Archaeological Museum of Casentino "Piero Albertoni"
- Established: 2013
- Location: Bibbiena, Italy
- Coordinates: 43°41′39″N 11°49′05″E﻿ / ﻿43.69419°N 11.81818°E
- Type: Archaeological museum
- Director: Francesco Trenti
- Website: https://www.arcamuseocasentino.it/

= Archaeological Museum of Casentino "Piero Albertoni" =

The Archaeological Museum of Casentino "Piero Albertoni" is a museum located in Bibbiena, Italy. It occupies the historic site of Palazzo Niccolini, which also represents the seat of the town hall. The museum houses, divided into five rooms (plus a sixth room dedicated to temporary exhibitions), a collection of archaeological objects ranging from Prehistory to the Middle Ages, found over the years in the Casentino region.

==Palazzo Niccolini==
"Palazzo" Niccolini, the seat of the City Hall, was built beyond the medieval walls in the first half of the 17th century, probably in 1645.

== Exhibitions ==
The first room is dedicated to the prehistory.

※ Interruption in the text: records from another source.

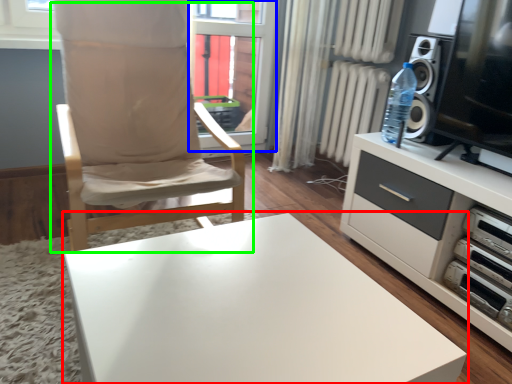 Question: Estimate the real-world distances between objects in this image. Which object is closer to table (highlighted by a red box), window screen (highlighted by a blue box) or chair (highlighted by a green box)?

Choices:
 (A) window screen
 (B) chair

Answer: (B) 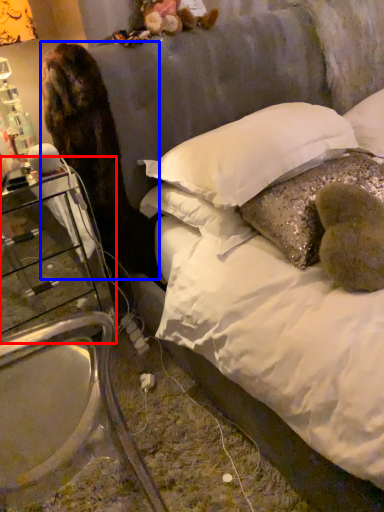 Question: Which point is further to the camera, nightstand (highlighted by a red box) or animal (highlighted by a blue box)?

Choices:
 (A) nightstand
 (B) animal

Answer: (A) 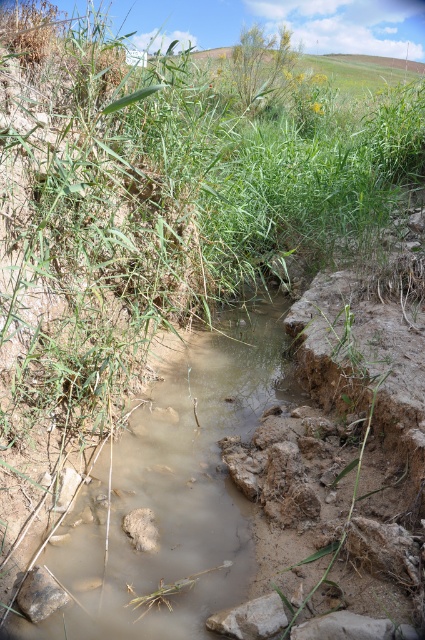 Question: Which point is farther to the camera?

Choices:
 (A) muddy water at center
 (B) gray rough rock at lower center

Answer: (A)

Question: Is muddy water at center smaller than gray rough rock at lower center?

Choices:
 (A) no
 (B) yes

Answer: (A)

Question: Does muddy water at center have a lesser width compared to gray rough rock at lower center?

Choices:
 (A) no
 (B) yes

Answer: (A)

Question: Which object is farther from the camera taking this photo?

Choices:
 (A) gray rough rock at lower center
 (B) muddy water at center

Answer: (B)

Question: Where is muddy water at center located in relation to gray rough rock at lower center in the image?

Choices:
 (A) right
 (B) left

Answer: (B) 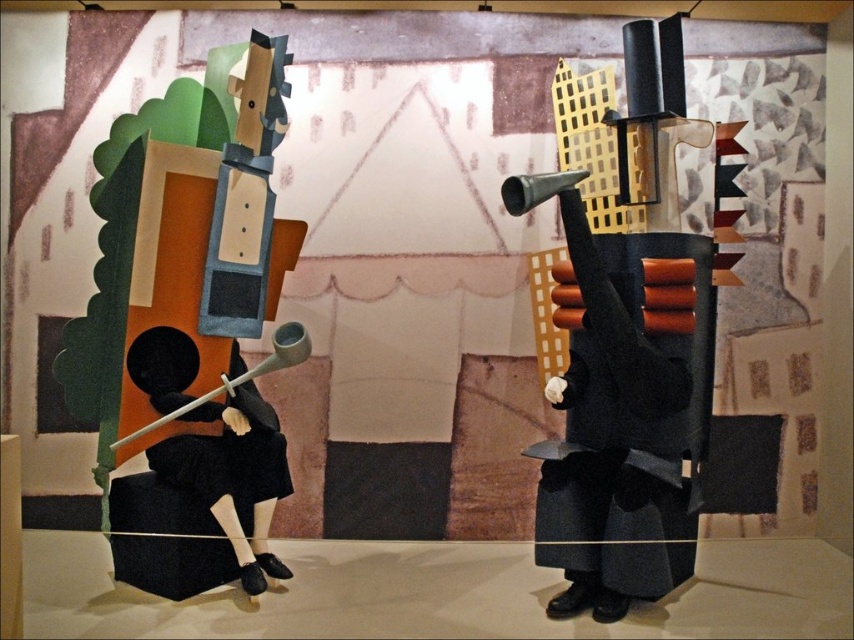 Can you confirm if matte black violin at left is taller than matte black coat at right?

Yes.

Based on the photo, is matte black violin at left bigger than matte black coat at right?

Result: Yes, matte black violin at left is bigger than matte black coat at right.

Find the location of a particular element. The height and width of the screenshot is (640, 854). matte black violin at left is located at coordinates (189, 326).

The image size is (854, 640). Identify the location of matte black violin at left. (189, 326).

Does point (577, 449) come in front of point (258, 456)?

Yes, it is.

What do you see at coordinates (604, 429) in the screenshot? I see `matte black coat at right` at bounding box center [604, 429].

Does point (589, 358) come farther from viewer compared to point (220, 417)?

No, (589, 358) is closer to viewer.

Identify the location of matte black coat at right. The width and height of the screenshot is (854, 640). (604, 429).

Is matte black violin at left positioned behind black matte figure at left?

No, matte black violin at left is in front of black matte figure at left.

Does matte black violin at left have a smaller size compared to black matte figure at left?

No.

Does point (165, 390) come closer to viewer compared to point (285, 490)?

Yes, it is.

Find the location of a particular element. matte black violin at left is located at coordinates (189, 326). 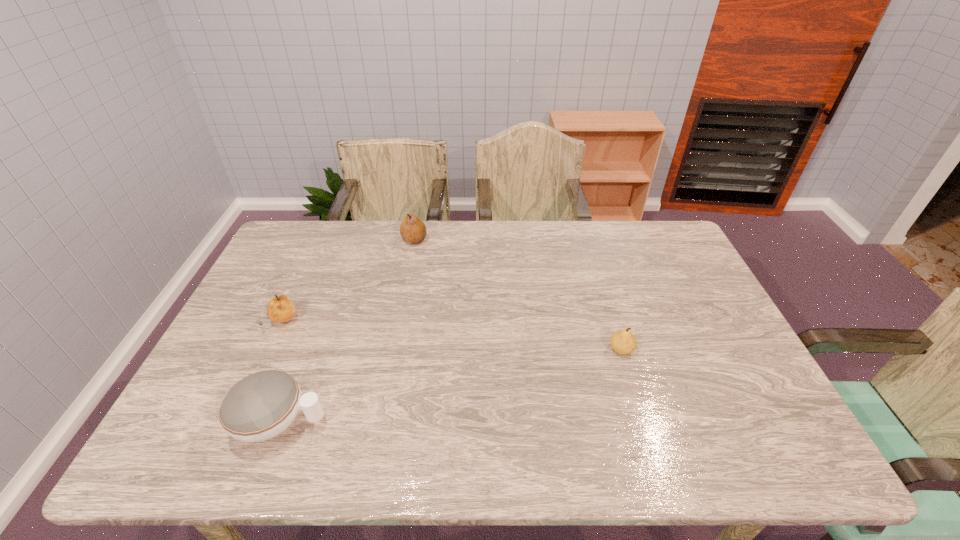 Where is `free location located on the side with the handle of the chinaware`? free location located on the side with the handle of the chinaware is located at coordinates (348, 422).

I want to click on object that is at the far edge, so click(412, 229).

Locate an element on the screen. This screenshot has height=540, width=960. object at the near edge is located at coordinates (260, 406).

The width and height of the screenshot is (960, 540). What are the coordinates of `pear that is at the left edge` in the screenshot? It's located at (280, 309).

Identify the location of chinaware that is at the left edge. The width and height of the screenshot is (960, 540). (260, 406).

Locate an element on the screen. object that is at the near left corner is located at coordinates pos(260,406).

The height and width of the screenshot is (540, 960). In the image, there is a desktop. Find the location of `free region at the far edge`. free region at the far edge is located at coordinates (569, 255).

This screenshot has height=540, width=960. What are the coordinates of `blank area at the near edge` in the screenshot? It's located at (725, 458).

Locate an element on the screen. The height and width of the screenshot is (540, 960). free spot at the right edge of the desktop is located at coordinates (716, 345).

Where is `free region at the far left corner`? The width and height of the screenshot is (960, 540). free region at the far left corner is located at coordinates (324, 234). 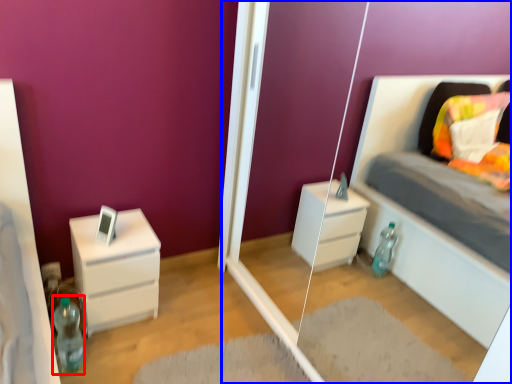 Question: Among these objects, which one is nearest to the camera, bottle (highlighted by a red box) or glass door (highlighted by a blue box)?

Choices:
 (A) bottle
 (B) glass door

Answer: (B) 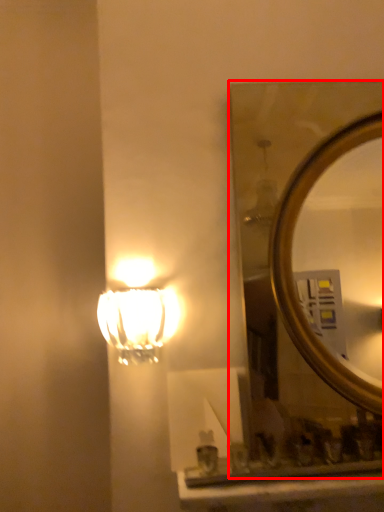 Question: Where is mirror (annotated by the red box) located in relation to lamp in the image?

Choices:
 (A) left
 (B) right

Answer: (B) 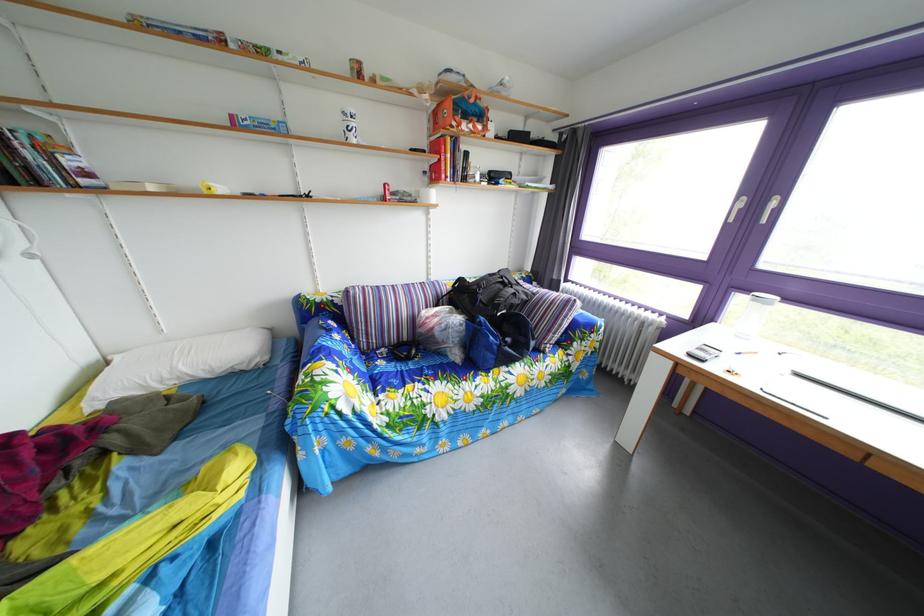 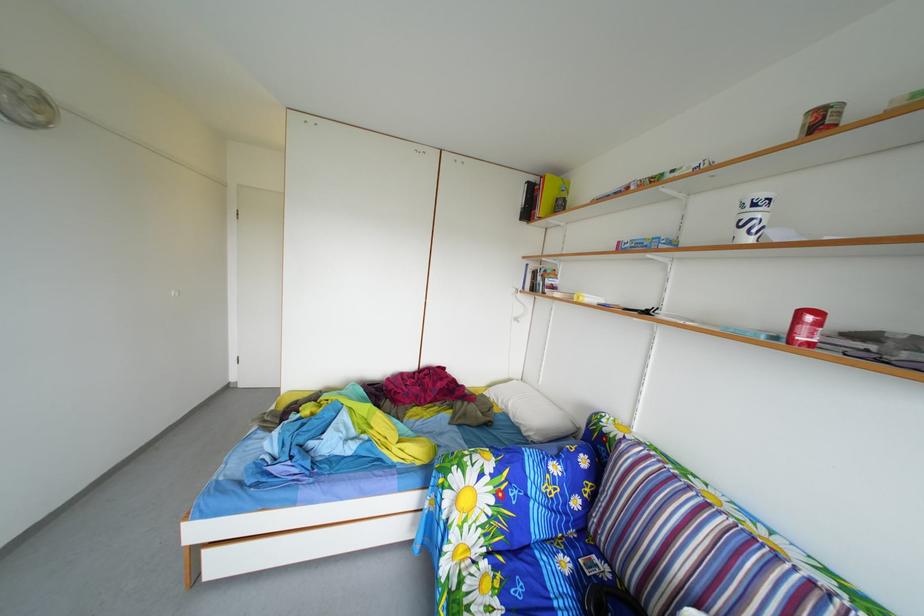 Where in the second image is the point corresponding to (x=391, y=371) from the first image?

(576, 570) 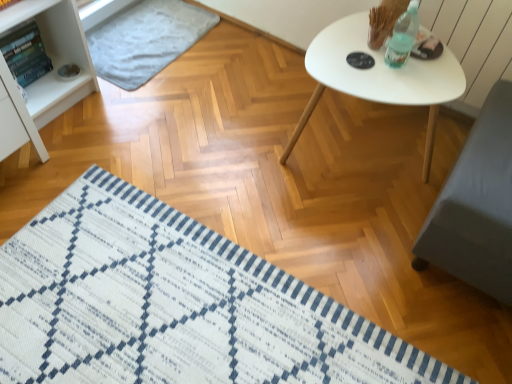 Locate an element on the screen. The image size is (512, 384). vacant location behind white woven mat at lower left, the first mat when ordered from front to back is located at coordinates (250, 148). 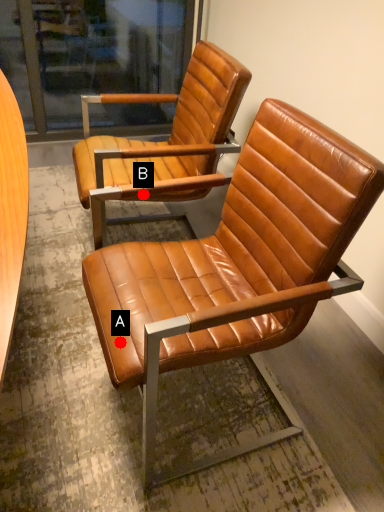 Question: Two points are circled on the image, labeled by A and B beside each circle. Among these points, which one is nearest to the camera?

Choices:
 (A) A is closer
 (B) B is closer

Answer: (A) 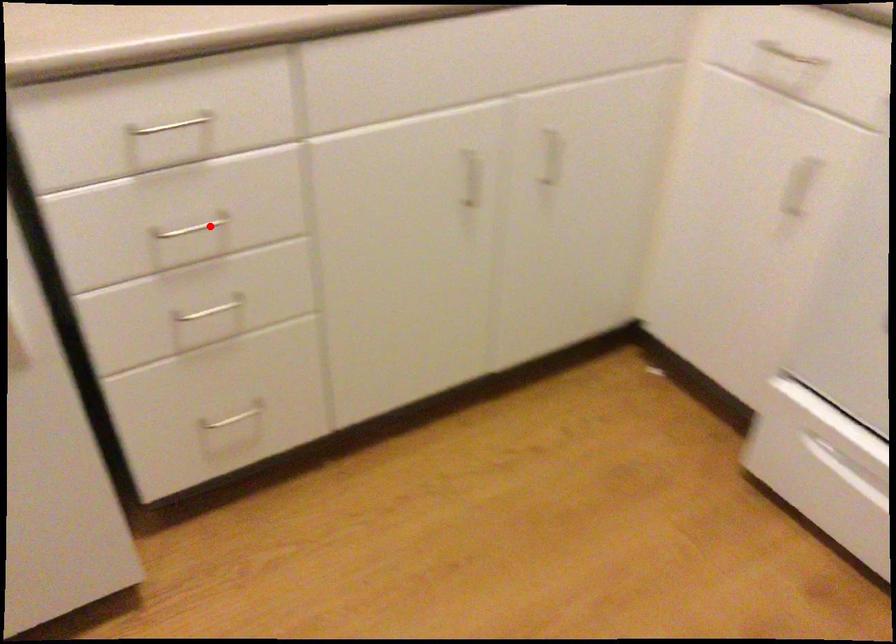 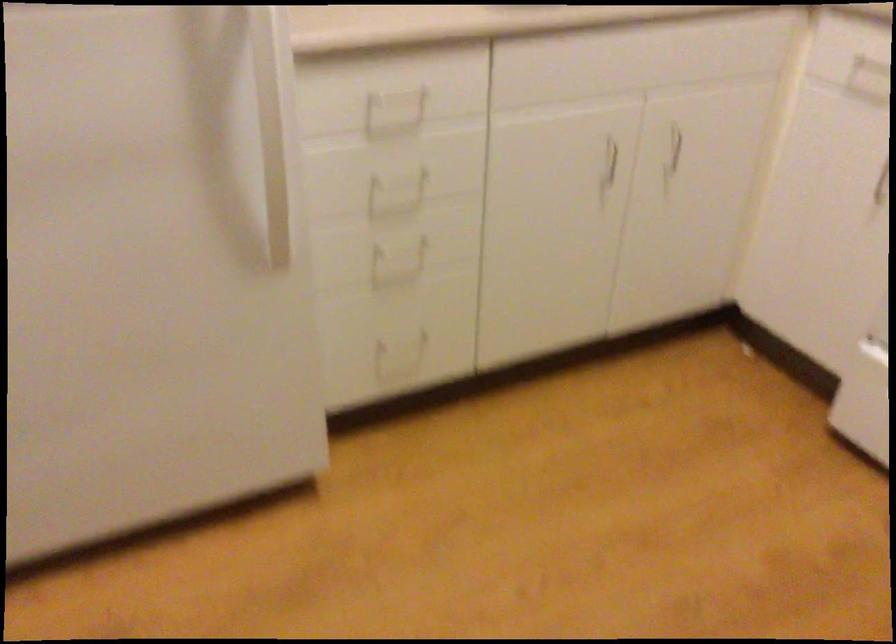 Locate, in the second image, the point that corresponds to the highlighted location in the first image.

(405, 178) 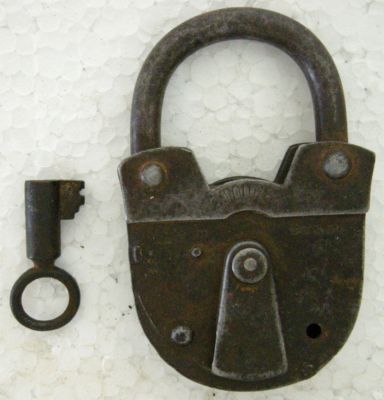 Find the location of a particular element. lock is located at coordinates (281, 234). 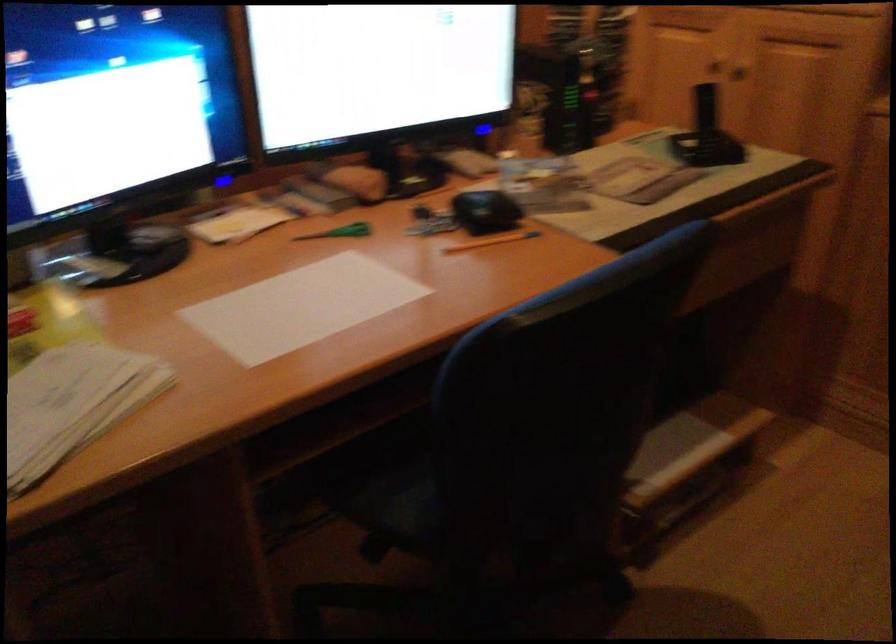 The location [486,211] corresponds to which object?

It corresponds to the black computer mouse in the image. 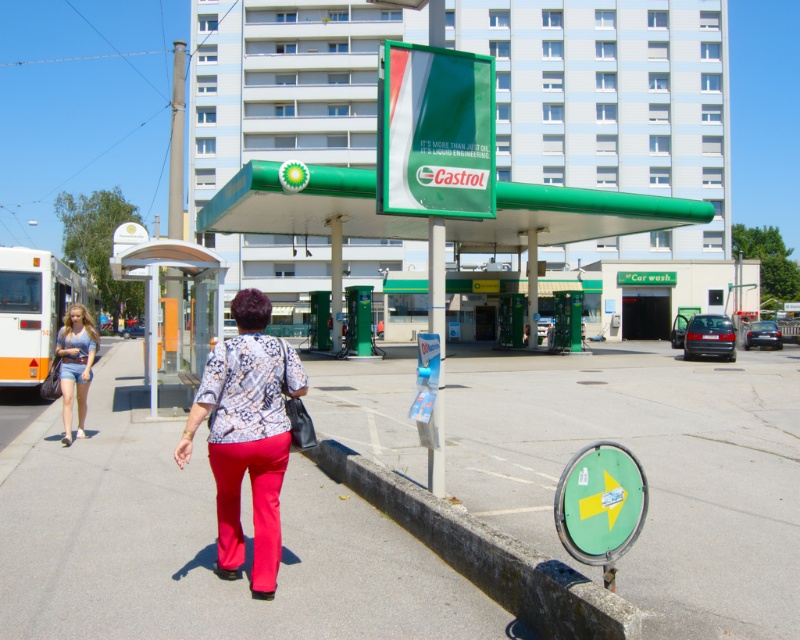 You are a customer at the BP gas station and see the matte red pants at center and the denim shorts at left. Which one is closer to the entrance of the gas station?

The matte red pants at center is closer to the entrance of the gas station because it is in front of the denim shorts at left.

You are standing at the BP gas station and want to walk to the car wash. You see the concrete at lower right and denim shorts at left. Which direction should you go to reach the car wash?

The concrete at lower right is in front of denim shorts at left, so to reach the car wash, you should go towards the concrete at lower right as it is closer to your current position in front of the denim shorts at left.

The showcases present fossil remains of the Villafranch fauna (around 700,000 years ago), consisting of parts of a skeleton of Elephas meridionalis and of a skeleton of an Antiquus hippopotamus, as well as a number of casts of human skulls at various stages of physical evolution that were found in the Area. In the following showcases there are stone objects from the Upper Paleolithic to the Middle Paleolithic, from the Lower Paleolithic to the Bronze Age.

In room 2 there are witnesses to the first presence of the Etruscans in Casentino: Pratello, Serelli and Masseto.

Room 3 is dedicated to Etruscan religiosity and in particular to the Sanctuary of Socana, with the reconstruction of the facade and the coroplastic decorations.

Still in the religious context, room 4 presents the discoveries of the large Etruscan votive site "Lago degli Idoli" on Monte Falterona, which were recovered between 1972 and 2003–2007.

Discoveries from Roman times can be seen in room 5. There are also discoveries from the late Roman period that testify to barbarian invasions.

The last room, number 6, is dedicated to the temporary exhibitions.